-- Data for analysis follows --
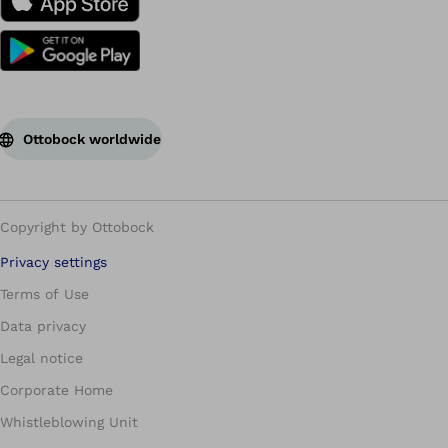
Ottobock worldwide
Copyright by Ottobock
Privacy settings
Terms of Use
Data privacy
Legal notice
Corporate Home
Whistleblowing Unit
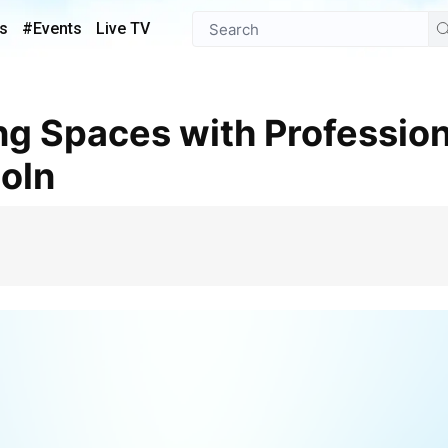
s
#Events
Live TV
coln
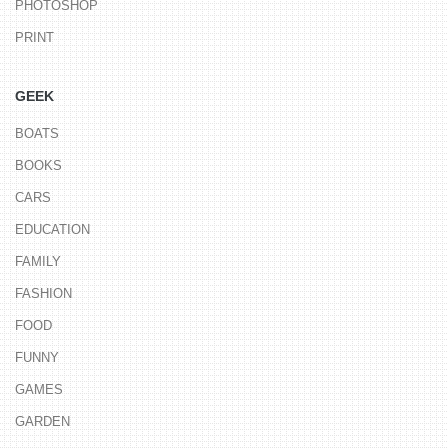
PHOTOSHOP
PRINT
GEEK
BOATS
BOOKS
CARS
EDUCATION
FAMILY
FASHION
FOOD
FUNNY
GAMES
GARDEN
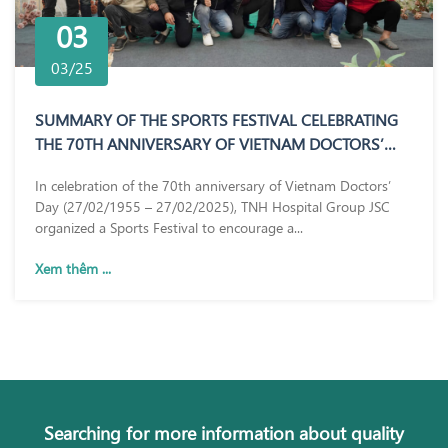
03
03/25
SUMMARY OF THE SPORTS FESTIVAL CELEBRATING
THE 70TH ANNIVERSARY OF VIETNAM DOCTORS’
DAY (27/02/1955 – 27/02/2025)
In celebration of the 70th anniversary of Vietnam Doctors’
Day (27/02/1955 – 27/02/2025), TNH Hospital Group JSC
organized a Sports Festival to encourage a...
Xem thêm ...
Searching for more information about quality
-- Data for analysis concluded --
-- Data for analysis follows --
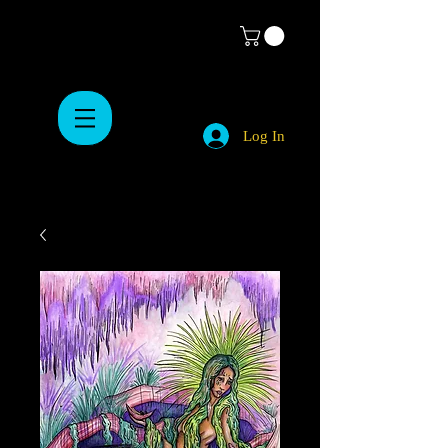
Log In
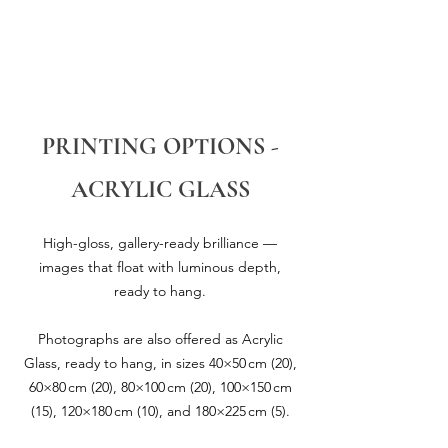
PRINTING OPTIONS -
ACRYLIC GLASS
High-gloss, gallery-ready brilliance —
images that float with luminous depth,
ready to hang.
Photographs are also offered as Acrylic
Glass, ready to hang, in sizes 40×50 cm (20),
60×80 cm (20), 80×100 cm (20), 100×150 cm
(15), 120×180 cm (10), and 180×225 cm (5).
-- Data for analysis concluded --
-- Data for analysis follows --
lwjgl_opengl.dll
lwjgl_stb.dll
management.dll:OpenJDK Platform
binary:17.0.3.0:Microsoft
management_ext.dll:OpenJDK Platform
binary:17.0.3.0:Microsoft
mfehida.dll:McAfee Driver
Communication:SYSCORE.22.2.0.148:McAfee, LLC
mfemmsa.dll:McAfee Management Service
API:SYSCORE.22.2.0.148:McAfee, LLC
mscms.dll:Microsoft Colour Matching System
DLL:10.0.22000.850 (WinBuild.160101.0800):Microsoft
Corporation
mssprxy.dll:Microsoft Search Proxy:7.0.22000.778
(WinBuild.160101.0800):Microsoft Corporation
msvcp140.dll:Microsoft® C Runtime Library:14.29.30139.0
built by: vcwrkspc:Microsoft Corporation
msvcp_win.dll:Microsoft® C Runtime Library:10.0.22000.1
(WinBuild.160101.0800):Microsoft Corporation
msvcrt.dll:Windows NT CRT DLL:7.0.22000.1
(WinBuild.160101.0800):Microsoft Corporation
-- Data for analysis concluded --
:: What is expected ::
Wherever the word "McAfee" appears in the listing above, copy that line.

:: Problem solution ::
mfehida.dll:McAfee Driver
Communication:SYSCORE.22.2.0.148:McAfee, LLC
mfemmsa.dll:McAfee Management Service
API:SYSCORE.22.2.0.148:McAfee, LLC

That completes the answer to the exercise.